**Listed records**.
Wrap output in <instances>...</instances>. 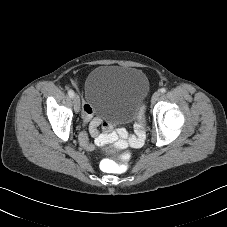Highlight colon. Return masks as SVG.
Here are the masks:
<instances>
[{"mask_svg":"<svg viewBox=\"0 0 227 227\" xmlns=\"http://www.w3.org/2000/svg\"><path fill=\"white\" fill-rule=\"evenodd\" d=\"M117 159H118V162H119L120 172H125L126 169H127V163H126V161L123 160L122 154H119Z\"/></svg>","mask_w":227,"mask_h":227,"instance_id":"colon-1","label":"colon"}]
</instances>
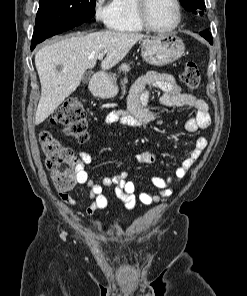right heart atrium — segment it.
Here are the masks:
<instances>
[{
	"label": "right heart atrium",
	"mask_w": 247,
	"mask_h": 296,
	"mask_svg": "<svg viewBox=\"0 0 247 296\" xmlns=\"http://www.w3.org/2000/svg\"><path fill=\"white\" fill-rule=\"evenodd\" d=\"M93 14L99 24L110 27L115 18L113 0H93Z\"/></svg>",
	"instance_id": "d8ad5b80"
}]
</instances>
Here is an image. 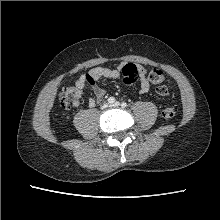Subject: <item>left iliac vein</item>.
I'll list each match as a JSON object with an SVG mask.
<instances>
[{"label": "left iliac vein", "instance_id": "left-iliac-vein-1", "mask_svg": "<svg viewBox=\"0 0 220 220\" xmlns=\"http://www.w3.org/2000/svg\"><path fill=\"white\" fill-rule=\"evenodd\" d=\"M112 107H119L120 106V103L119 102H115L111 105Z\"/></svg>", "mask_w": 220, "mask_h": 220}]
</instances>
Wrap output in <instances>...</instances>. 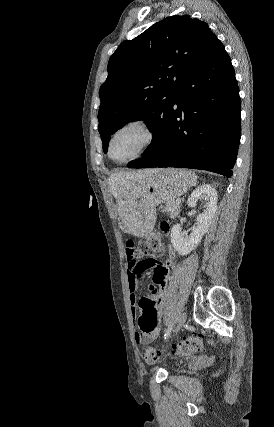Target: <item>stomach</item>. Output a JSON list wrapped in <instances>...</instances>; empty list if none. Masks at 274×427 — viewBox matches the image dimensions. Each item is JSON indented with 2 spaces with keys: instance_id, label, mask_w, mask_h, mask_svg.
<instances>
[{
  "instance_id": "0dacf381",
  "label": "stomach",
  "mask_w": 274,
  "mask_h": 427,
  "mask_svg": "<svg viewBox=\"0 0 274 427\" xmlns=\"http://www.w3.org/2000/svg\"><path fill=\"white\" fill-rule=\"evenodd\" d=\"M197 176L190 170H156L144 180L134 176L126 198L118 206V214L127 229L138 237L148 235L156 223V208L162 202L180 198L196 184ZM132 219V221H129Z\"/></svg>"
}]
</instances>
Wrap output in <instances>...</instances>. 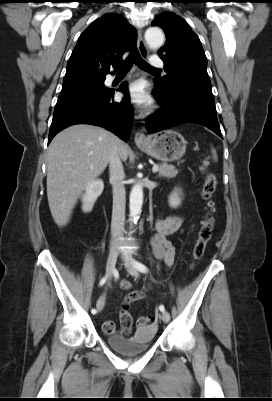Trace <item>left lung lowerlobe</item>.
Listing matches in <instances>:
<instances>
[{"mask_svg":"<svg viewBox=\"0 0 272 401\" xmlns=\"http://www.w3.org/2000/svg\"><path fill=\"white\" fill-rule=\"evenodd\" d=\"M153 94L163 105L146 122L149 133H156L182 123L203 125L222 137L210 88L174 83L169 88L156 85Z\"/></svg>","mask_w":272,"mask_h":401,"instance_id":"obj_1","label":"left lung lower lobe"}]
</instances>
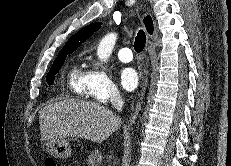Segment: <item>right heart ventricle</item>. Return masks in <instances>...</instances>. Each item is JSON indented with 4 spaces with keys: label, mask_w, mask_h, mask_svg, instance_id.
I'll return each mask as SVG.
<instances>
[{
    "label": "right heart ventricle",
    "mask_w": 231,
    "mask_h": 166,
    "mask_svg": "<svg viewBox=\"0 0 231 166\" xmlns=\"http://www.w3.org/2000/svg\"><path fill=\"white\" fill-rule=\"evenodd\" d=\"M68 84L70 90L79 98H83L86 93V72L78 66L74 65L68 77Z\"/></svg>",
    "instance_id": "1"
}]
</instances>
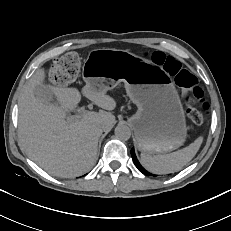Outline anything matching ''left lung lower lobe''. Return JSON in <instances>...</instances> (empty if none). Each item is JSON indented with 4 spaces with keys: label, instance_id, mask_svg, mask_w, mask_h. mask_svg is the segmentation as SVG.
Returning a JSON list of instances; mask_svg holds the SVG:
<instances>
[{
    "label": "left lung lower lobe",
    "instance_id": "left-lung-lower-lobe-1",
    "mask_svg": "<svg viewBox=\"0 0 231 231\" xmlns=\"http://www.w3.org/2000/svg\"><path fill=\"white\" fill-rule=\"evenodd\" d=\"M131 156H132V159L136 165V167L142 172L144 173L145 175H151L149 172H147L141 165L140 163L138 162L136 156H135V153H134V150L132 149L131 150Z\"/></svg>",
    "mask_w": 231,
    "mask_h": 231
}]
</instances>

**Task objective**. Once the line holding "Outline anything matching" is found, set down that line and every line after it, exactly, through the last line of the records above, omitting pictures.

**Answer**.
Outline anything matching ''left lung lower lobe''. Return JSON in <instances>...</instances> (empty if none). Each item is JSON indented with 4 spaces with keys: label, instance_id, mask_svg, mask_w, mask_h. mask_svg is the segmentation as SVG.
Returning a JSON list of instances; mask_svg holds the SVG:
<instances>
[{
    "label": "left lung lower lobe",
    "instance_id": "left-lung-lower-lobe-1",
    "mask_svg": "<svg viewBox=\"0 0 231 231\" xmlns=\"http://www.w3.org/2000/svg\"><path fill=\"white\" fill-rule=\"evenodd\" d=\"M131 156H132V159L136 165V167L142 172L144 173L145 175H151L149 172H147L141 165L140 163L138 162L136 156H135V153H134V150L132 149L131 150Z\"/></svg>",
    "mask_w": 231,
    "mask_h": 231
}]
</instances>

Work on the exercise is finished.